[[ RECORDS, beginning ]]

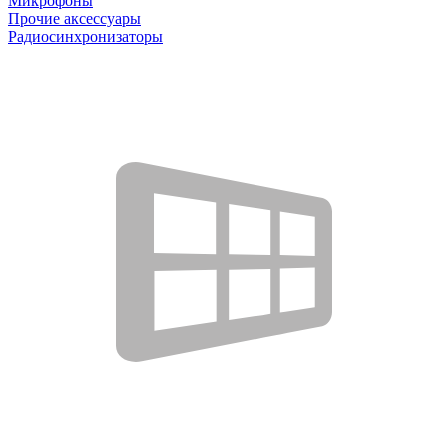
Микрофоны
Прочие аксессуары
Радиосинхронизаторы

[[ RECORDS, end ]]
[[ RECORDS, beginning ]]

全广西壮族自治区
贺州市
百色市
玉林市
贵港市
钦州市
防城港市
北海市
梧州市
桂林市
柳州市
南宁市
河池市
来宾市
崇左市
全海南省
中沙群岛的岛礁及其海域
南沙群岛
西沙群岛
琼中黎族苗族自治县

[[ RECORDS, end ]]
[[ RECORDS, beginning ]]

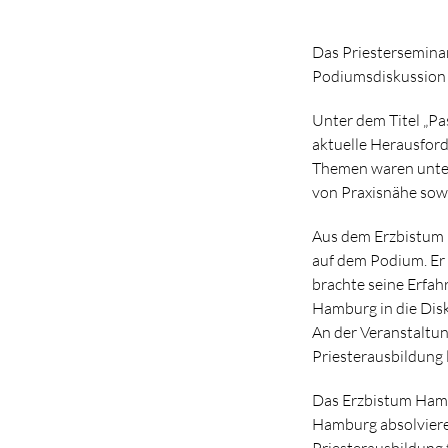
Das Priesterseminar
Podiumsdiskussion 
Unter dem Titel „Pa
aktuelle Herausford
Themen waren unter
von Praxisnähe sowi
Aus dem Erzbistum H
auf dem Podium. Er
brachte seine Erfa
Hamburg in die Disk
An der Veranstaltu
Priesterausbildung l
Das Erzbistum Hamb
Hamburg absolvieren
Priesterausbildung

[[ RECORDS, end ]]

◆ INSTRUCTIONS TO FOLLOW ◆
Go line by line through the records above and copy each one containing "Hamburg".

◆ RESPONSE TO THIS EXERCISE ◆
Hamburg in die Disk
Hamburg absolvieren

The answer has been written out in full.